De todos modos, y de alguna forma, subsistieron unos cuantos pobres restos de paganismo. En Atenas, filósofos paganos impartían sus lecciones ante auditorios cada vez menos nutridos en la Academia, la escuela que había fundado Platón muy poco tiempo después del final de la Edad de Oro ateniense.
Tampoco se esfumaron las ancestrales religiones egipcias. Paulatinamente, la población egipcia había ido sustituyendo a Osiris por Jesús y a Isis por María, y a sus numerosos dioses por los numerosos santos. Los viejos templos fueron olvidados o convertidos en iglesias. Que el paganismo estaba sentenciado se vio más claramente en el 391, cuando el Serapeum mismo fue destruido en Alejandría, por orden imperial, tras seis siglos de existencia.
Alejandría lo iba a pasar aún peor. El último filósofo pagano de importancia que enseñaba en Alejandría fue Hipatia, una mujer. Cirilo, obispo de Alejandría desde el 412, la consideraba un peligro, en parte, por su popularidad, que atraía a numerosos estudiantes a escuchar sus lecciones sobre filosofía pagana, y en parte, porque era amiga de uno de los funcionarios seculares de Egipto, funcionario con el que Cirilo no se llevaba bien.
Se cree que fue por instigación de Cirilo que un grupo de monjes mató brutalmente a Hipatia en el 415 y luego destruyó gran parte de la biblioteca de Alejandría. El modo en que ciertas facciones de la Iglesia despreciaban y denigraban el saber mundano fue una ominosa primicia del oscurantismo que pronto se abriría paso y del cual le iba a ser tan difícil salir a la humanidad.
Sin embargo, aun en tiempos de Cirilo, subsistió una pequeña porción de la antigua religión.
Lejos, en el sur, junto a la Primera Catarata, en la isla de Filé, Nectanebo II, último rey nativo de Egipto, había construido un templo dedicado a Isis, seis siglos antes. Había sido reconstruido por Ptolomeo II Fidalelfos y reparado de nuevo en tiempos de Cleopatra.
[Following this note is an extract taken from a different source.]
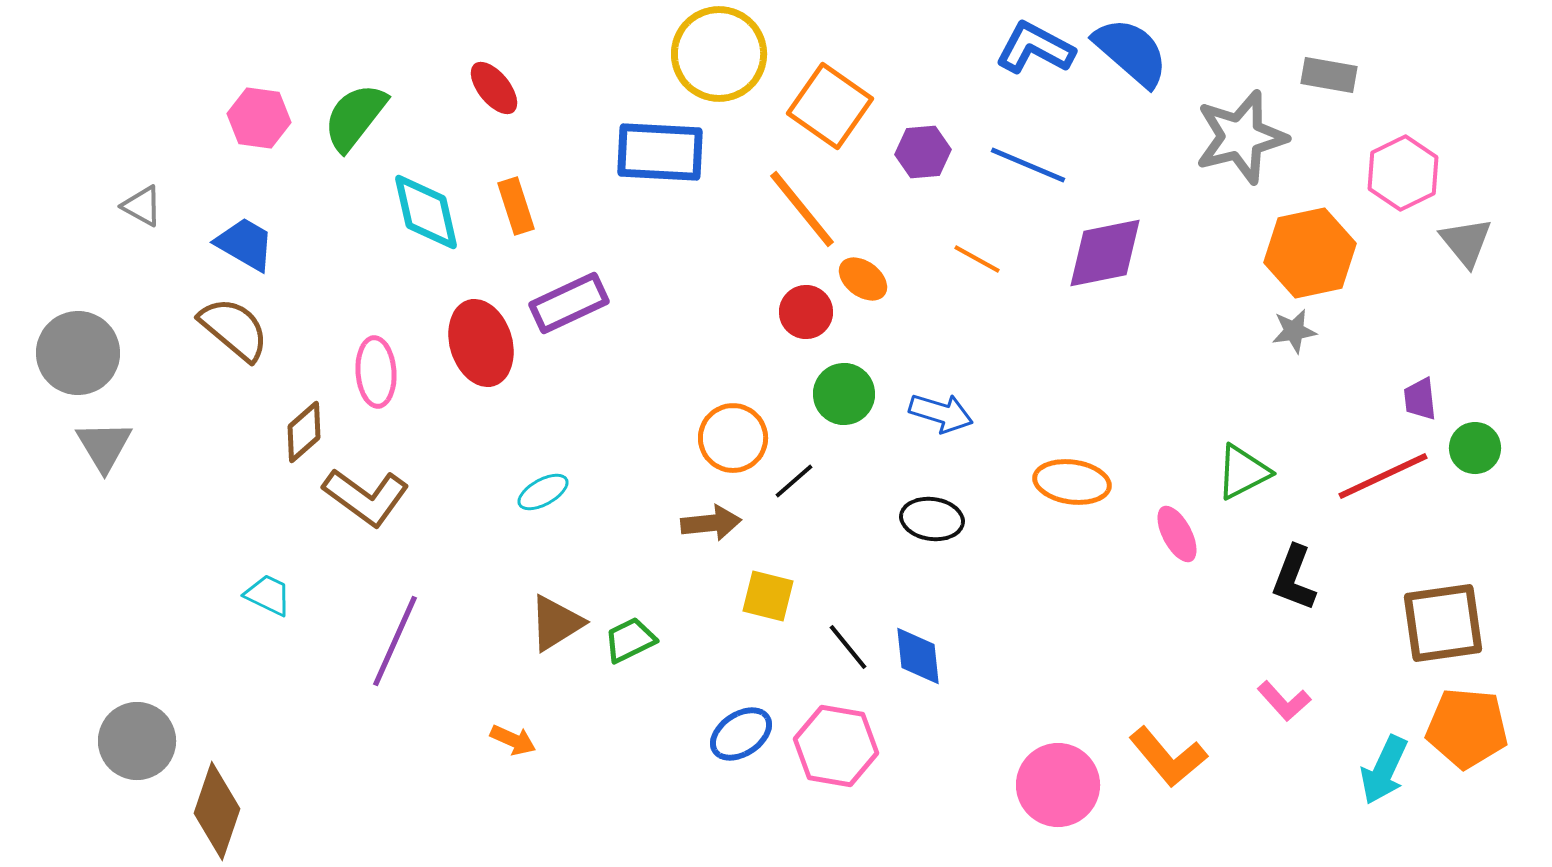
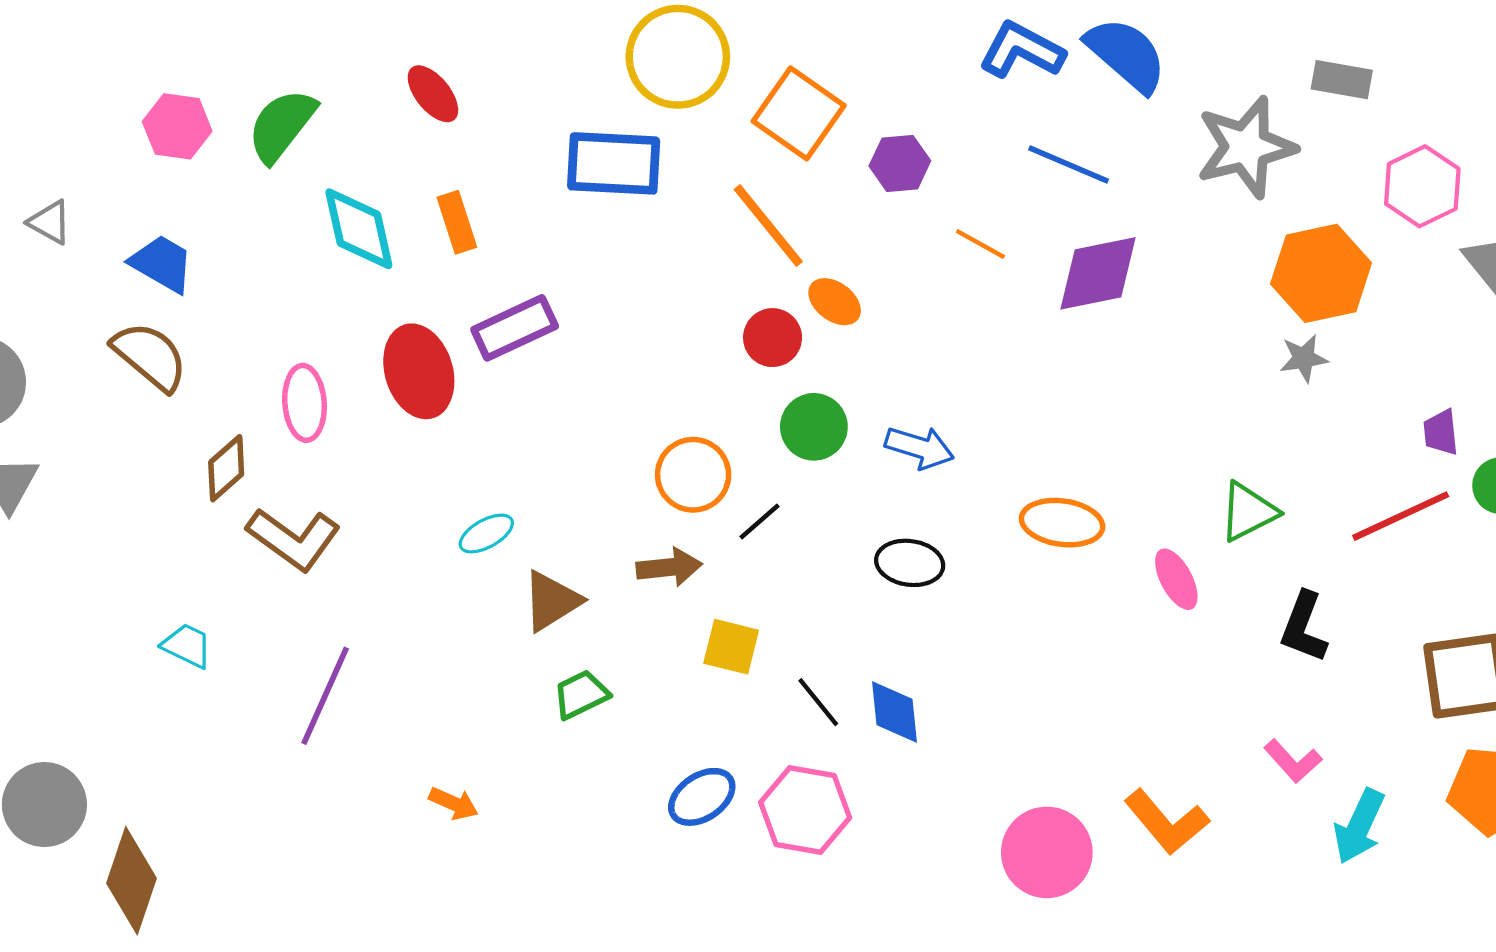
blue line: (1028, 165) -> (1069, 165), moved
orange line: (977, 259) -> (980, 244), moved
brown triangle: (556, 623) -> (552, 601), moved
cyan arrow: (1384, 770) -> (1359, 826), moved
Allí, en tanto que el mundo se hacía cristiano, podía admirarse todavía la pálida sonrisa de la Reina de los Cielos y se ejecutaban aún los viejos ritos en secreto, lejos del centro del poder cristiano.
Pero Alejandría siguió siendo la gran rival de Constantinopla, y la porfía religiosa continuó entre ambas ciudades.
Por ejemplo, en el 398, Juan Crisóstomo fue nombrado obispo de Constantinopla. Su segundo nombre, que en griego significa «boca de oro», le fue adjudicado poco después de su muerte, en recuerdo de su elocuencia.
Dicha elocuencia fue empleada sin piedad en la denuncia del lujo y de la inmoralidad, de la que no se salvó nadie, ni siquiera la propia emperatriz. Irritada, ésta decidió desterrar a Crisóstomo, y en esta tarea halló un aliado natural en Teófilo, entonces obispo de Alejandría y predecesor de Cirilo. Juntos, aunque con algunas dificultades, consiguieron su propósito, y Crisóstomo murió en el exilio. Alejandría triunfaba de nuevo.